Isn’t the greatest miracle the fact that miracles are so miraculous? That life is so well-ordered, the laws of nature so dependable, the exceptions to the rule so difficult to discern. Whatever is going on here, it is spectacularly produced, directed, and casted. The Cosmic Playwright has fashioned a drama that is so seamless you can’t distinguish the actors from the audience, the script from the improvisations, the auditorium from the lobby. And yet…I can’t help but feel that there is more to the role that I’m playing than I’m aware of. And the same is true for each of us.
Finding a quarter that gives me just enough loose change to rent a towel that I end up not having to pay for and which I never really needed. Who can fathom the twists and turns in the plot of this complexly-scripted production called “Life”? I’m still enjoying the new Fox series “Wonderfalls” because it tackles head-on that ever-so-intriguing question.
In the last episode Jaye encounters a nun trying to leave her convent and to avoid the priest aiming to bring her back into the fold. Sitting down at a table with the nun and the priest, one of Jaye’s animal figurine companions speaks to her. “Bring her back to him. Bring her back to him.” Jaye has learned to listen when a figurine speaks. The problem, though, is understanding what she hears. First idea: “Oh, you want me to bring her back to Him—God.” Second idea: “Oh, you want me to bring her back to him—the priest.” Good ideas. Both wrong.

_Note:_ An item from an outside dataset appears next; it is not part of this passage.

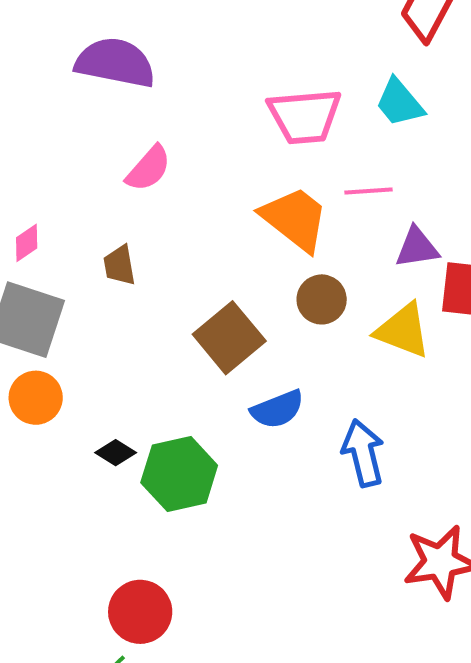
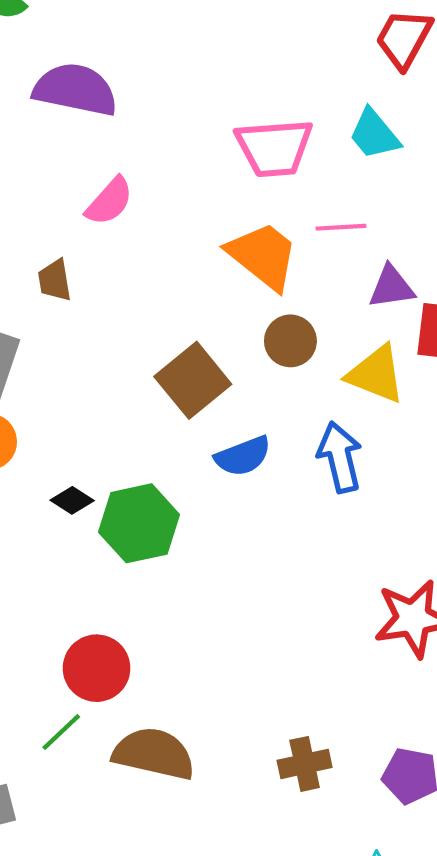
brown trapezoid: (119, 265) -> (55, 280), moved
blue arrow: (363, 453) -> (340, 457), moved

But right and wrong don’t matter in “Wonderfalls.” And neither do they matter in life, I’m beginning to strongly suspect. Whatever hidden mysteries lie under the surface obviousness of life, I’ll bet they don’t come with labels of “right” and “wrong.” These are human inventions, not the way the cosmos has operated for at least the past fourteen billion years (and likely much longer).
By the end of the episode we see the priest reunited with the daughter he never met, fathered before he became a priest. “Ah, bring her back to him,” Jaye muses, as she watches the priest hold the girl in his arms. He is the one who ends up leaving the church, while the nun returns to the convent. Go figure. All’s well that ends well. And I believe all truly does end well, every time. We just don’t have the ability to comprehend the cosmic equations that continuously calculate what is to happen next, and why.
Found quarters. Forgotten towels. Marvel at the mystery.